David Sadowski: Over the next decade, we expect uranium demand to grow at about 3% per year (3%/year) with about two-thirds of that incremental buying coming from China, Russia and India. China is building reactors like they're going out of style—30 units are currently under construction domestically, with 59 in the planning stage — and we've just seen China grow its presence internationally with an equity stake in the Hinkley Point power station in the U.K. Russia is building 10 reactors at the moment. It's got 28 on the drawing board, according to the World Nuclear Association, and that's going to more than offset the retirement of some of its aging reactors. Russia is heavily involved in vending reactors globally as well, with projects around the world. One interesting aspect of that is the build-own-operate model, where Russia will build and operate a plant in your country and then sell you electricity from that plant. In India, despite some headwinds with the nuclear liability law, another new reactor just connected to the grid, an additional six units are currently under construction and five dozen are on the drawing board. You've got new entrants like the United Arab Emirates, Turkey and Vietnam showing that they're very serious about nuclear as a power source.
On the other hand, although the U.S., the world's largest nuclear power producer, is building three large reactors and two more are due to start construction imminently, utilities have decided to close five small, old reactors due to challenging economics, with a handful more at risk of closure.
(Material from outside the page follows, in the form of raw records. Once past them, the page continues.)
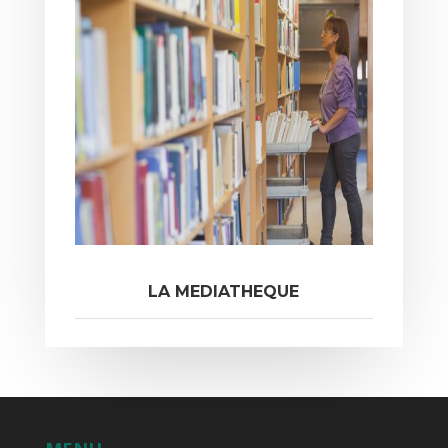
LA MEDIATHEQUE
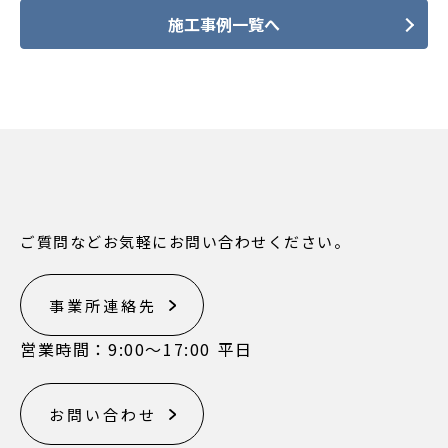
施工事例一覧へ
ご質問などお気軽にお問い合わせください。
事業所連絡先
営業時間：9:00〜17:00 平日
お問い合わせ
In France you've got some talk about reducing its very heavy reliance on nuclear, while a similar debate has kicked off in South Korea. And Germany, as we all know, is looking to phase out its nuclear power plants by 2022. It's sort of a polarized mix internationally when it comes to nuclear power and uranium demand.
The underlying theme is that Western nations may have slowed their momentum somewhat on nuclear, and there's a variety of reasons for that, including upfront capital costs, which tend to be quite high; the low cost of competing sources of electricity, like natural gas; and in some cases low electricity demand and power rates regionally. Despite that, Eastern nations remain focused on nuclear reactors as a linchpin in their energy mix for its stable, low-cost, zero-emission ability to provide secure base load power.
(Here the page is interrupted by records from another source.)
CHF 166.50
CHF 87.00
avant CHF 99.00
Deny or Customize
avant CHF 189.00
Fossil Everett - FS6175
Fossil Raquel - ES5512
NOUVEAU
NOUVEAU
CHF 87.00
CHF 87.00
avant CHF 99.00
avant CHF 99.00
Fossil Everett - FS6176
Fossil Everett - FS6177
TMR: With the market sending conflicting signals, how should investors proceed?
DS: For investors, the key thing to focus on is that irrespective of public outcry in some regions and pullback on nuclear power growth plans in others, there is still significant growth of nuclear power globally. Japan is going to be restarting its reactors. We think about 30 gigawatts or so will eventually get turned back on, with those first units firing up again mid-2014. Further clarity on the timing and number of those restarts as well as potential read-through on Japanese inventories is a key catalyst for the uranium market. The investor looking at some of these conflicting signals has to stay focused on the underlying trend and ignore the noise. We think the underlying trend is heading in a positive direction, especially in the medium- to long-term.
TMR: Ontario decided to refurbish existing nuclear plants instead of building new ones. What does this mean for the future of nuclear power in Canada?
DS: Canada has long been a major force in the global nuclear power industry. Nuclear power was first developed in the 1940s. In the 1950s and 60s, Canada developed the CANDU reactor design, a unique heavy water plant that is flexible with respect to maintenance and the fuel that can be used, supplies much of the world's medical isotopes and has been exported to several other countries. For domestic power generation, Canada is pretty reliant on nuclear power. There are 19 reactors operating today, meeting about 15% of the country's electricity requirements. We don't think the decision not to pursue new reactors at Darlington is going to change nuclear's role—the decision to refurbish the existing units is a cost-effective commitment, in-line with demand growth, to maintain nuclear as an important source of power in the country for decades to come.
TMR: Yellowcake is trading now at an eight-year low, around $35 per pound ($35/lb), but it appears to have stabilized there after sliding for three years. What is your advice for investors now and why?
DS: We believe the uranium price is more likely than not to be range-bound for the next 12 months or so given a glut of uranium supply and a significant dip of real demand in the marketplace (as opposed to discretionary demand) from utilities. In the medium to longer term, we continue to see extremely compelling supply/demand fundamentals. Accordingly, we're still inclined toward companies that can weather some spot price weakness, but are leveraged to an inevitable rise in sentiment and equity valuations in the space.